De acordo com a PF, Marcos Valério emitia notas sem controle e sem fiscalização do contador. No depoimento, segundo a PF, o contador disse que apenas assinava as notas e se negou a dar qualquer detalhe, dizendo que não era ele quem preenchia e que não sabia do conteúdo dessas notas.

Marco Antonio contou que existiram duas contabilidades nas empresas de Marcos Valério. A primeira foi encerrada no dia 29 de abril deste ano, data de entrega do Imposto de Renda. A partir desta data, uma nova contabilidade teria sido feita incluindo movimentações financeiras que não constavam na anterior. Entre as movimentações, estaria o dinheiro repassado ao PT. Os documentos contábeis das empresas de Marcos Valério já estão em posse da Polícia Federal.
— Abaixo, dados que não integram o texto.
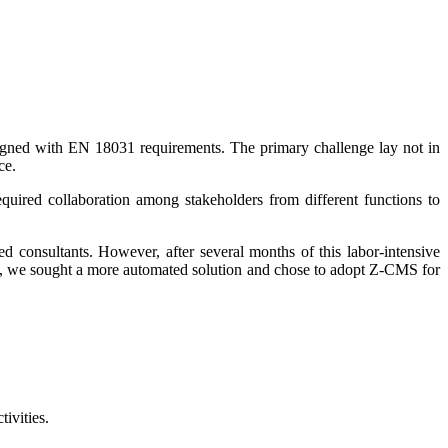
aligned with EN 18031 requirements. The primary challenge lay not in
ce.
quired collaboration among stakeholders from different functions to
d consultants. However, after several months of this labor-intensive
ack, we sought a more automated solution and chose to adopt Z-CMS for
ivities.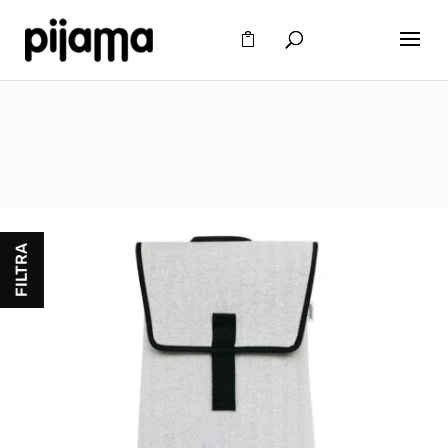
FILTRA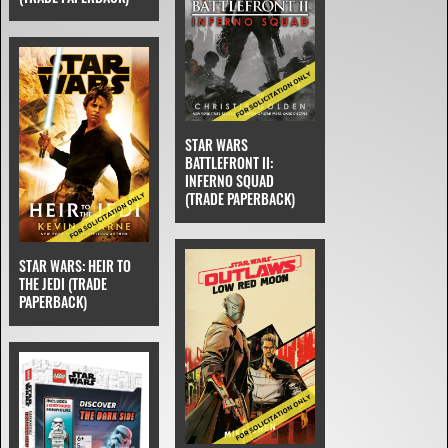
STAR WARS
BATTLEFRONT II:
INFERNO SQUAD
(TRADE PAPERBACK)
STAR WARS: HEIR TO
THE JEDI (TRADE
PAPERBACK)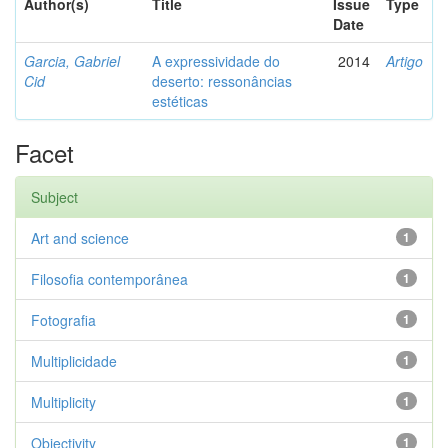
Author(s)
Title
Issue
Type
Date
Garcia, Gabriel
A expressividade do
2014
Artigo
Cid
deserto: ressonâncias
estéticas
Facet
Subject
Art and science
1
Filosofia contemporânea
1
Fotografia
1
Multiplicidade
1
Multiplicity
1
Objectivity
1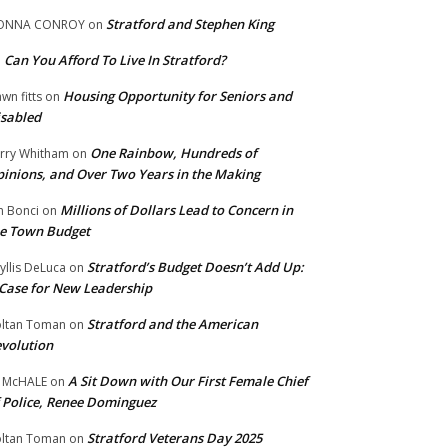
Stratford and Stephen King
ONNA CONROY
on
Can You Afford To Live In Stratford?
n
Housing Opportunity for Seniors and
wn fitts
on
sabled
One Rainbow, Hundreds of
rry Whitham
on
inions, and Over Two Years in the Making
Millions of Dollars Lead to Concern in
n Bonci
on
e Town Budget
Stratford’s Budget Doesn’t Add Up:
yllis DeLuca
on
Case for New Leadership
Stratford and the American
ltan Toman
on
volution
A Sit Down with Our First Female Chief
 McHALE
on
 Police, Renee Dominguez
Stratford Veterans Day 2025
ltan Toman
on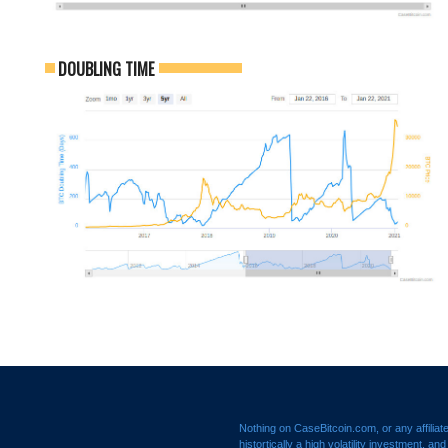
DOUBLING TIME
Nothing on CaseBitcoin.com, or any affiliat
histortically a high volatility investment, a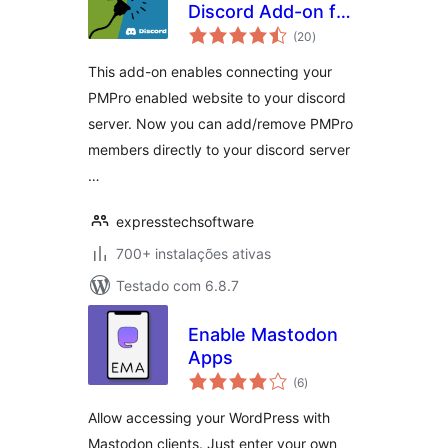
Discord Add-on for
avaliações
Paid Memberships
(20
)
totais
Pro
This add-on enables connecting your
PMPro enabled website to your discord
server. Now you can add/remove PMPro
members directly to your discord server
…
expresstechsoftware
700+ instalações ativas
Testado com 6.8.7
Enable Mastodon
Apps
avaliações
(6
)
totais
Allow accessing your WordPress with
Mastodon clients. Just enter your own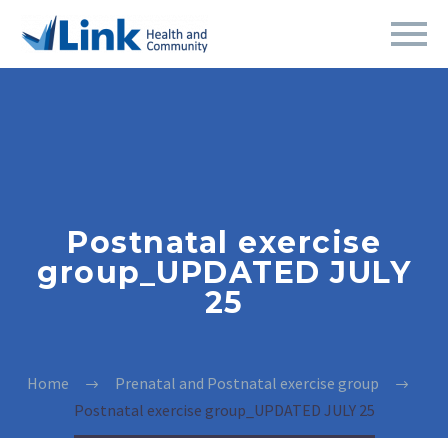
Postnatal exercise
group_UPDATED JULY
25
Home
Prenatal and Postnatal exercise group
Postnatal exercise group_UPDATED JULY 25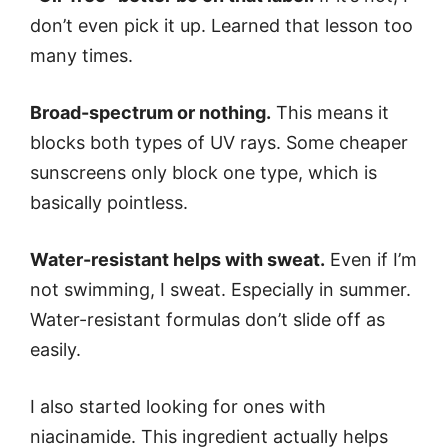
don’t even pick it up. Learned that lesson too
many times.
Broad-spectrum or nothing.
This means it
blocks both types of UV rays. Some cheaper
sunscreens only block one type, which is
basically pointless.
Water-resistant helps with sweat.
Even if I’m
not swimming, I sweat. Especially in summer.
Water-resistant formulas don’t slide off as
easily.
I also started looking for ones with
niacinamide. This ingredient actually helps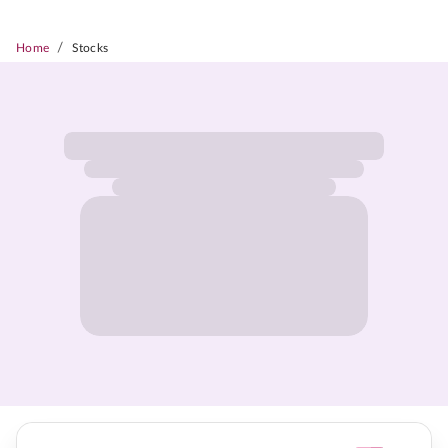
/
Home
Stocks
De acordo com a polícia, o contador não soube dar explicações aos questionamentos do delegado responsável pelo caso, Luis Flavio Zampronha. A polícia ressalta que, se for comprovada a utilização das empresas para o crime de lavagem de dinheiro, o contador deve ser indiciado junto com Marcos Valério.

Ainda no começo das investigações, vários documentos das empresas foram queimados. No depoimento, o contador disse que quem queimou foi sua empregada porque ela quis, informou a polícia.

Na época, a Polícia Federal pediu ao Supremo Tribunal Federal (STF) a prisão preventiva de Marco Antonio. Mas, de acordo com a polícia, o Supremo não se pronunciou.